I have a good idea. I'm still missing a very dear older friend (she was like another mom) that the girls called Grandma. Peanut was to little when she passed to remember her. I still pickup the phone to call her before I remember I don't have heaven's phone number.


----------



## wynedot55 (Apr 11, 2009)

your right i called him pop for almost 20yrs.he was like a dad to me after my dad died.heres a funny story about him.i met his older son bob right after my dad died.as well as him younger bro steve.1 day i told mr ed that i didnt know why steve wouldnt talk to me when id speak to him.an mr ed goes steve is shy.an ill have a talk with him about it.well when ed said a talk he ment a good chewing out.he chewed steve out for a week.next thurs rolled around an steve made it a point to talk to me.an he never again didnt talk to me.so i seen pop.an asked him did he chew steve out for not speaking to me an goes oh yeah i got him real good.


----------



## Farmer Kitty (Apr 11, 2009)

Remembering the good times together is all we can do.


----------



## wynedot55 (Apr 11, 2009)

yep


----------



## jhm47 (Apr 11, 2009)

Having been a paramedic for 20 years now, I have seen WAAAAAAY too much death.  The thing that keeps us sane is that we try to remember that there is a better life out "beyond".   I'm sure that your friend is enjoying seeing the old friends and relatives that passed ahead of him.  Keep in mind that you and he will someday be reunited in a place that is perfect, and think of all the things that you can reminisce about.  

One thing that I've learned in my 20 years on the ambulance:  Anyone's life can change or end in the next instant.  We never know what the next second has in store for any of us, and we'd all better be prepared for the worst.


----------



## wynedot55 (Apr 12, 2009)

thanks i know what your talking about.because over the years ive been through some pretty rough spots an made it out.an i know where mr ed is an i know he aint feeling no pain.


----------



## Kute Kitten (Apr 12, 2009)

Sorry you lost your best friend, wynedot.


----------



## wynedot55 (Apr 12, 2009)

thanks kutekitten im sure he is up there moving cows in an out of the milk barn in the sky.


----------



## Kute Kitten (Apr 13, 2009)

I'm sure he's up in the sky watching you and keeping you safe.


----------



## wynedot55 (Apr 13, 2009)

thanks hon.


----------



## Imissmygirls (Apr 13, 2009)

Sorry abotu your friend, wyne. keep looking out for a message from him, 'cos there will be one!  It may just be small, insignificant, but it will come.
Grandma is gone 3 yrs this past Palm Sunday.
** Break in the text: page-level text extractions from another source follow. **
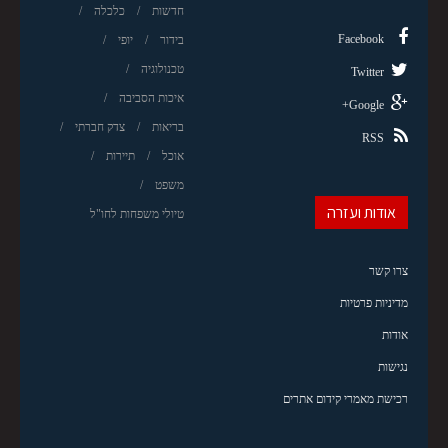
חדשות
כלכלה
Facebook
בידור
יופי
טכנולוגיה
Twitter
איכות הסביבה
Google+
בריאות
צדק חברתי
RSS
אוכל
תיירות
משפט
אודות ועזרה
טיולי משפחות לחו"ל
צרו קשר
מדיניות פרטיות
אודות
נגישות
רכישת מאמרי קידום אתרים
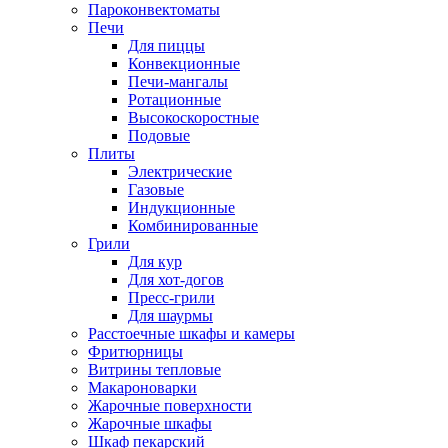
Пароконвектоматы
Печи
Для пиццы
Конвекционные
Печи-мангалы
Ротационные
Высокоскоростные
Подовые
Плиты
Электрические
Газовые
Индукционные
Комбинированные
Грили
Для кур
Для хот-догов
Пресс-грили
Для шаурмы
Расстоечные шкафы и камеры
Фритюрницы
Витрины тепловые
Макароноварки
Жарочные поверхности
Жарочные шкафы
Шкаф пекарский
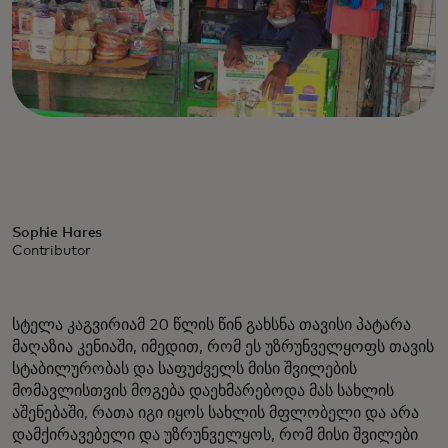
Sophie Hares
Contributor
სტელა კაგვირიამ 20 წლის წინ გახსნა თავისი პატარა
მაღაზია კენიაში, იმედით, რომ ეს უზრუნველყოფს თავის
სტაბილურობას და საფუძველს მისი შვილების
მომავლისთვის მოგება დაეხმარებოდა მას სახლის
აშენებაში, რათა იგი იყოს სახლის მფლობელი და არა
დამქირავებელი და უზრუნველყოს, რომ მისი შვილები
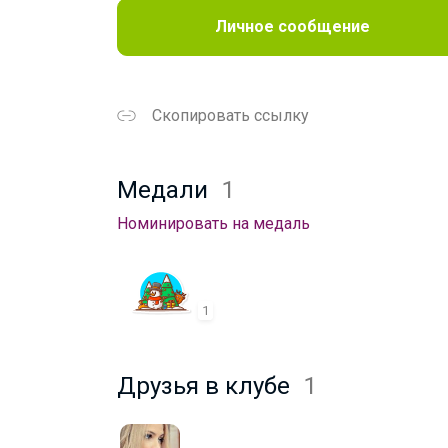
Личное сообщение
Скопировать ссылку
Медали
1
Номинировать на медаль
1
Друзья в клубе
1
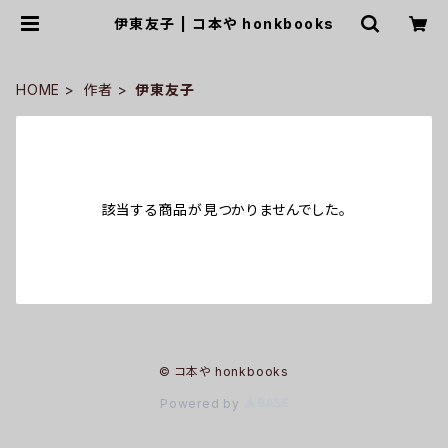
伊東友子 | コ本や honkbooks
HOME
作者
伊東友子
該当する商品が見つかりませんでした。
© コ本や honkbooks
Powered by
Two weeks ago I gave away her 1926 sewing machine to a 19 yr old student who wanted to restore and use it.  I hadn't even touched her ancient machine in the 3 yrs since we cleaned out the house. You can't tell me that timing is coincidence.

We found my mom's wedding ring 6 months to the day after she passed and numerous other incidents happened.

I am betting something will happen to you at a sale Wynedot! And you will smile, and remember and say a quiet hello


----------



## wynedot55 (Apr 13, 2009)

i quit going to the sale when his health made it hard for him to go 3yrs ago.an now i only go to 2 reg sales a year.


----------



## m.holloway (Apr 14, 2009)

Sorry to hear about your friend wyne.


----------



## wynedot55 (Apr 14, 2009)

thanks


----------